At the same time, most financial exchanges were based on individual deals, and there was no standardised money. Other methods of exchanging value were equally welcome. Perhaps that’s why a construction contract in the British Museum adopts payment in beer!

 

Towards standardisation

In 500 BC, King Croesus of Babylon introduced standard coins. His coins were made of gold, so had intrinsic value and worth, and they also bore his mark. Each coin was standardised so that it could be trusted to be the correct weight. This standardisation encouraged trade, improved trust and helped his country become rich – immortalising the King in our reference to people being as rich as Croesus.

Although we have evidence of written contracts being used by the Romans in 100 BC, we have few records of what those terms were. In common law countries such as England, freedom to contract meant people could, and did, make contracts on any terms they liked!

 

When Paper Ruled the World

Money moved to paper in the 7th century, by which time there was no longer any intrinsic value in the form of money itself. Contracts were still being written on paper, as mentioned by Machiavelli in the 16th century.

By the mid-19th century, paper money was becoming standardised, and in the UK individual notes used to have to be signed in ink (wet signed), stating that the Bank ‘promises to pay the bearer the sum of five pounds on demand’.

At roughly the same time, large corporations were introducing their own ‘standard’ forms of construction contract, encouraging the London Builder’s Society and RIBA to launch the ‘Heads of Conditions of Builder’s Contract’ in 1870.

By the turn of the 20th century, we had pre-printed bank notes, and standard form construction and engineering contracts. So far, so good.

 
If Building Information Modelling can capture, revise and share the specifications for major projects, surely the ‘what we are building’ element of a construction contract is just one step further?
 

Still innovating?

During the 20th and 21st centuries, the paths of construction and finance diverge.

Debit and credit cards slowly gained popularity over hard money, and our finances are now represented electronically and digitally. Methods of payment change rapidly, with the emergence of smart banking and even Blockchain technology, with the introduction of bitcoin in 2008.

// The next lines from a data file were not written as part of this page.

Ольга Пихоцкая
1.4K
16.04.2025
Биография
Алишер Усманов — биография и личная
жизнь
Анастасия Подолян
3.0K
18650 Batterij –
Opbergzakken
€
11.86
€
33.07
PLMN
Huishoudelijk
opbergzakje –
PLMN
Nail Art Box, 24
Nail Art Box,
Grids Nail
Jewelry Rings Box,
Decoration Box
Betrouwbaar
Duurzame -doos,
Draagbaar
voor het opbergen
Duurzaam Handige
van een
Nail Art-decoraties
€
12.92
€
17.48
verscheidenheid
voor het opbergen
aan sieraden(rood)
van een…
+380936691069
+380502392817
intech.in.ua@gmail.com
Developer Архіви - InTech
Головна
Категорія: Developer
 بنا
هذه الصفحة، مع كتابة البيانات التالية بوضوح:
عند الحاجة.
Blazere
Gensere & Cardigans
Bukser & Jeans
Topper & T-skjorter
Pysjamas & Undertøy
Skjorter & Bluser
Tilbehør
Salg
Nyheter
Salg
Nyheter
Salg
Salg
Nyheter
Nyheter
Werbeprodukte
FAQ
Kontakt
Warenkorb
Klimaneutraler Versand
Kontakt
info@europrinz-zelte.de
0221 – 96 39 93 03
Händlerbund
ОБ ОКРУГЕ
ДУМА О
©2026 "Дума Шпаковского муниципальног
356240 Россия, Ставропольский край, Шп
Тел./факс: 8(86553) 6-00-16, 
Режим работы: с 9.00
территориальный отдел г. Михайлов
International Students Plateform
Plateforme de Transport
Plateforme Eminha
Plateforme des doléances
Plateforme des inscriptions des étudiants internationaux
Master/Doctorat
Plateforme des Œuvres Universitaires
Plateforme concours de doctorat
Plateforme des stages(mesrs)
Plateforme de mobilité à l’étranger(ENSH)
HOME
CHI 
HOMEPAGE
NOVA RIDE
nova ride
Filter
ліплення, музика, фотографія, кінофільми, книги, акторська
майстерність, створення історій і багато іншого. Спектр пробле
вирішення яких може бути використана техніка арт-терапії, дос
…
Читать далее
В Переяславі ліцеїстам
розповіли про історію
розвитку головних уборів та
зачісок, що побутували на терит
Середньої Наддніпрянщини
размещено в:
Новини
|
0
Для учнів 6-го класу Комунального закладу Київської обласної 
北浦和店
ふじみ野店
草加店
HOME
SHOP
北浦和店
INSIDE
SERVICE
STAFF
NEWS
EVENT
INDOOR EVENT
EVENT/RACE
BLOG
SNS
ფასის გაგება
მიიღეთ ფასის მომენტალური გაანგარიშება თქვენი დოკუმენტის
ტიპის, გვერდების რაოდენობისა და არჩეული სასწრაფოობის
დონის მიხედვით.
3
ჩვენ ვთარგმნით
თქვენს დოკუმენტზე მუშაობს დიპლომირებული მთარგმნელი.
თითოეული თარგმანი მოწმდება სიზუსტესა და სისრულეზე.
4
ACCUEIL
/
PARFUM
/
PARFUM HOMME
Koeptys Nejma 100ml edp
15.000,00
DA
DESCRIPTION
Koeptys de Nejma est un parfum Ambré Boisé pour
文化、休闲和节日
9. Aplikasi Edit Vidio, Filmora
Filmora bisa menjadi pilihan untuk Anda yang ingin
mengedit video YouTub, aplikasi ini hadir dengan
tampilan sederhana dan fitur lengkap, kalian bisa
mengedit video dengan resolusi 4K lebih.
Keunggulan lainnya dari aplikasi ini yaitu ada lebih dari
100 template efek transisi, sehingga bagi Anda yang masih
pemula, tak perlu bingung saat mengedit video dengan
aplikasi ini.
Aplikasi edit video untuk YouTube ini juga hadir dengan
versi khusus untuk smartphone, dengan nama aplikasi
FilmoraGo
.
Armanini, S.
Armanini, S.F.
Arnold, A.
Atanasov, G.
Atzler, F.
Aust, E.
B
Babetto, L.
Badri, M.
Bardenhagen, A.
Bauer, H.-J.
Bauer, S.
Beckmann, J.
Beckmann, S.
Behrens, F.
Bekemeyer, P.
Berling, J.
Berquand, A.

In construction, meanwhile, our standard contracts have been regularly reissued and updated, but have fundamentally just got longer, more complex and more full of jargon. JCT 1963 was a quarter of the size of JCT 2016. Contracts tend still to be wet signed in duplicate, if they’re signed at all! As the 2018 Survey shows, one third of projects start without a contract being signed, which equates to £4bn of construction work each month (based on UK Government figures for November 2017). But 2% are never signed; that’s a whopping £3bn annually of construction work completed without any wet signed contract at all.

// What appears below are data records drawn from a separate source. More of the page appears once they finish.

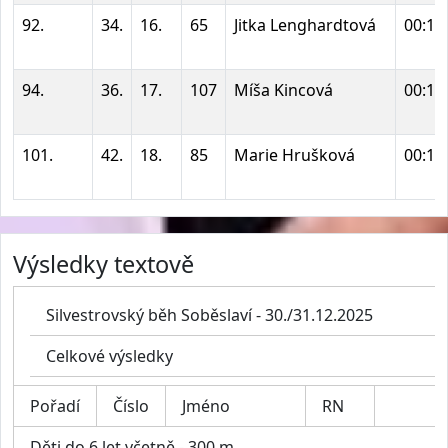
92.
34.
16.
65
Jitka Lenghardtová
00:12
94.
36.
17.
107
Míša Kincová
00:13
101.
42.
18.
85
Marie Hrušková
00:14
Výsledky textově
Silvestrovský běh Soběslaví - 30./31.12.2025
Celkové výsledky
Pořadí
Číslo
Jméno
RN
Děti do 6 let včetně - 300 m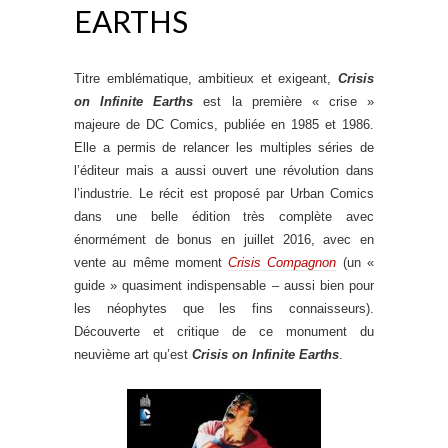
EARTHS
Titre emblématique, ambitieux et exigeant,
Crisis
on Infinite Earths
est la première « crise »
majeure de DC Comics, publiée en 1985 et 1986.
Elle a permis de relancer les multiples séries de
l’éditeur mais a aussi ouvert une révolution dans
l’industrie. Le récit est proposé par Urban Comics
dans une belle édition très complète avec
énormément de bonus en juillet 2016, avec en
vente au même moment
Crisis Compagnon
(un «
guide » quasiment indispensable – aussi bien pour
les néophytes que les fins connaisseurs).
Découverte et critique de ce monument du
neuvième art qu’est
Crisis on Infinite Earths
.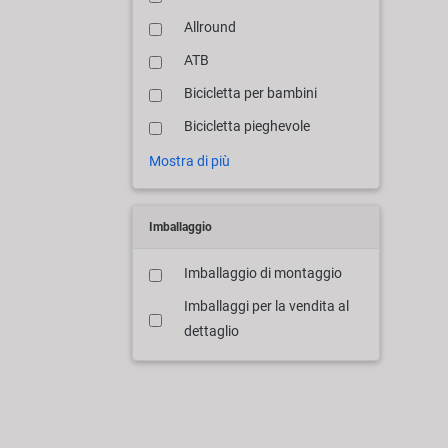
Allround
ATB
Bicicletta per bambini
Bicicletta pieghevole
Mostra di più
Imballaggio
Imballaggio di montaggio
Imballaggi per la vendita al
dettaglio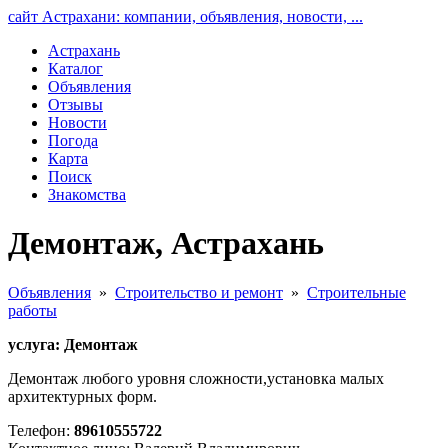
сайт Астрахани: компании, объявления, новости, ...
Астрахань
Каталог
Объявления
Отзывы
Новости
Погода
Карта
Поиск
Знакомства
Демонтаж, Астрахань
Объявления
»
Строительство и ремонт
»
Строительные
работы
услуга: Демонтаж
Демонтаж любого уровня сложности,установка малых
архитектурных форм.
Телефон:
89610555722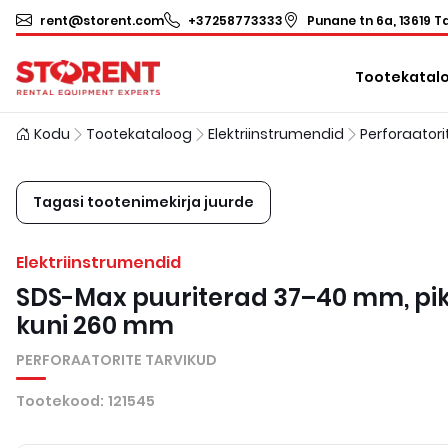
rent@storent.com
+37258773333
Punane tn 6a, 13619 Ta
Tootekatal
Kodu
Tootekataloog
Elektriinstrumendid
Tagasi tootenimekirja juurde
Elektriinstrumendid
SDS-Max puuriterad 37–40 mm, pi
kuni 260 mm
PERFORAATORITE TARVIKUD
Tootekood
:
121545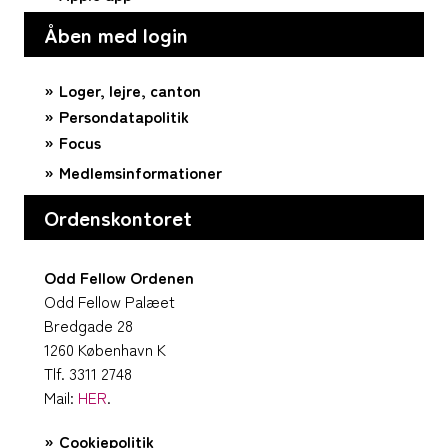
Åben med login
Loger, lejre, canton
Persondatapolitik
Focus
Medlemsinformationer
Ordenskontoret
Odd Fellow Ordenen
Odd Fellow Palæet
Bredgade 28
1260 København K
Tlf. 3311 2748
Mail:
HER
.
Cookiepolitik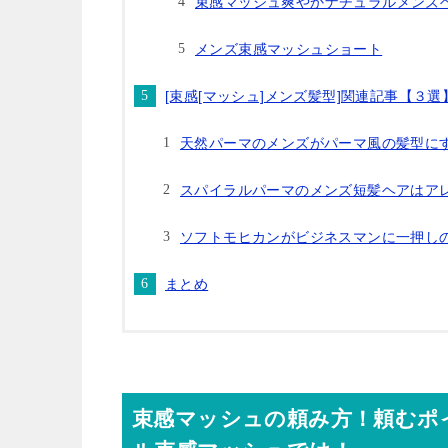
束感マッシュ爽やかナチュラルメンズ
メンズ束感マッシュショート
[束感[マッシュ]メンズ髪型]関連記事【３選
天然パーマのメンズがパーマ風の髪型に
スパイラルパーマのメンズ短髪ヘアはア
ソフトモヒカンがビジネスマンに一押しの
まとめ
束感マッシュの頼み方！頼むポ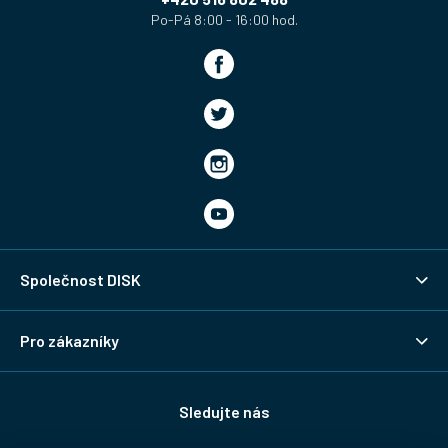
Společnost DISK
Pro zákazníky
Sledujte nás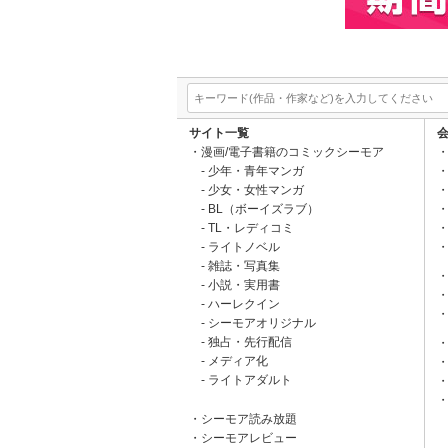
サイト一覧
漫画/電子書籍のコミックシーモア
少年・青年マンガ
少女・女性マンガ
BL（ボーイズラブ）
TL・レディコミ
ライトノベル
雑誌・写真集
小説・実用書
ハーレクイン
シーモアオリジナル
独占・先行配信
メディア化
ライトアダルト
シーモア読み放題
シーモアレビュー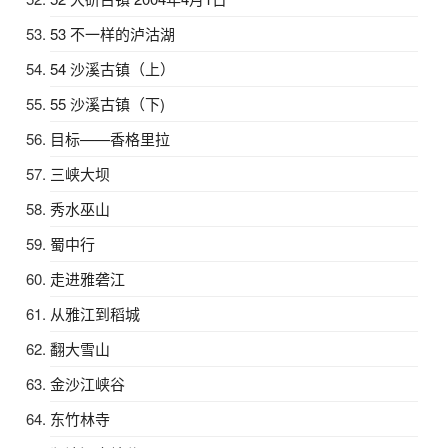
53 不一样的泸沽湖
54 沙溪古镇（上）
55 沙溪古镇（下)
目标——香格里拉
三峡大坝
秀水巫山
蜀中行
走进雅砻江
从雅江到稻城
翻大雪山
金沙江峡谷
东竹林寺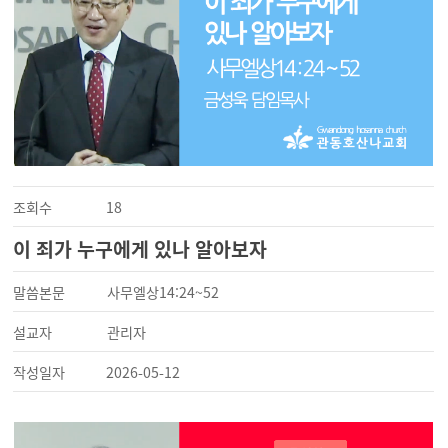
조회수
18
이 죄가 누구에게 있나 알아보자
말씀본문
사무엘상14:24~52
설교자
관리자
작성일자
2026-05-12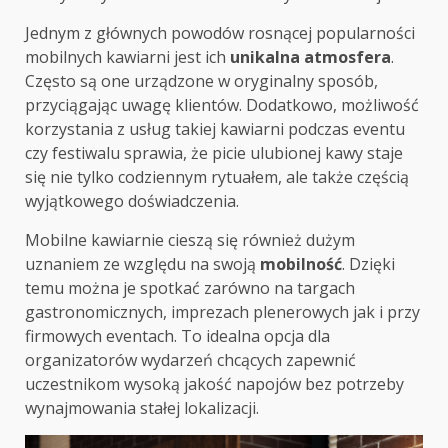
Jednym z głównych powodów rosnącej popularności
mobilnych kawiarni jest ich
unikalna atmosfera
.
Często są one urządzone w oryginalny sposób,
przyciągając uwagę klientów. Dodatkowo, możliwość
korzystania z usług takiej kawiarni podczas eventu
czy festiwalu sprawia, że picie ulubionej kawy staje
się nie tylko codziennym rytuałem, ale także częścią
wyjątkowego doświadczenia.
Mobilne kawiarnie cieszą się również dużym
uznaniem ze względu na swoją
mobilność
. Dzięki
temu można je spotkać zarówno na targach
gastronomicznych, imprezach plenerowych jak i przy
firmowych eventach. To idealna opcja dla
organizatorów wydarzeń chcących zapewnić
uczestnikom wysoką jakość napojów bez potrzeby
wynajmowania stałej lokalizacji.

It’s not that contracts themselves are inherently tricky to reduce to a wholly digital transaction. If Uber and AirBnB can introduce services contracts based on your smartphone, surely the ‘how we work together’ element of a construction contract can be created digitally?

It’s not that construction specifications are impossible to reduce to a shareable digital format. If Building Information Modelling can capture, revise and share the specifications for major projects, surely the ‘what we are building’ element of a construction contract is just one step further? The 2018 Survey shows that the majority of contracts refer to BIM or BIM outputs, with a fifth fully integrating the process.

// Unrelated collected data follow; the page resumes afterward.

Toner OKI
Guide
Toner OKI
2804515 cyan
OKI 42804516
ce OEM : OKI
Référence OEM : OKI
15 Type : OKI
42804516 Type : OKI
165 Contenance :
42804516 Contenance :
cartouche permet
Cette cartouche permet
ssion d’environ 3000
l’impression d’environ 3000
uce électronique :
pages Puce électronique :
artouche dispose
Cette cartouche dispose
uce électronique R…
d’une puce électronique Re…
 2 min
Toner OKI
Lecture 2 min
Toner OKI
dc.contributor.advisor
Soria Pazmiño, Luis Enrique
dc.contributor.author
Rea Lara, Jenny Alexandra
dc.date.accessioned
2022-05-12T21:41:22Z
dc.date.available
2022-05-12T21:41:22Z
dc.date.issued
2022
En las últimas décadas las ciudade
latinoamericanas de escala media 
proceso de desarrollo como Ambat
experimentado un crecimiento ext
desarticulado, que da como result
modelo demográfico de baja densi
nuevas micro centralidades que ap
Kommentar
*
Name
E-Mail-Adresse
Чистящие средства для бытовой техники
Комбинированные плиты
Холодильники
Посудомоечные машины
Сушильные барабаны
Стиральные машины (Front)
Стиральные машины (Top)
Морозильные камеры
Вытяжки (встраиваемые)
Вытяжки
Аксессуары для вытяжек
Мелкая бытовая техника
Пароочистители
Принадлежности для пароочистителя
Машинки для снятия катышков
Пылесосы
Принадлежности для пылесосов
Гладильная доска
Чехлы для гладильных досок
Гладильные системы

So what is the missing element? Perhaps it is the element of trust, without which the global banking industry comes crashing to a halt. A mere 16% of 2017 projects adopted any form of collaboration techniques, despite clear communication and working together being essential for project success. Over one third adopted no formal techniques for working together.

Before we can create the next generation of construction contracts, we need to focus on building trust. Without trust, contracts will stay mired in 19th century processes and archaic formats.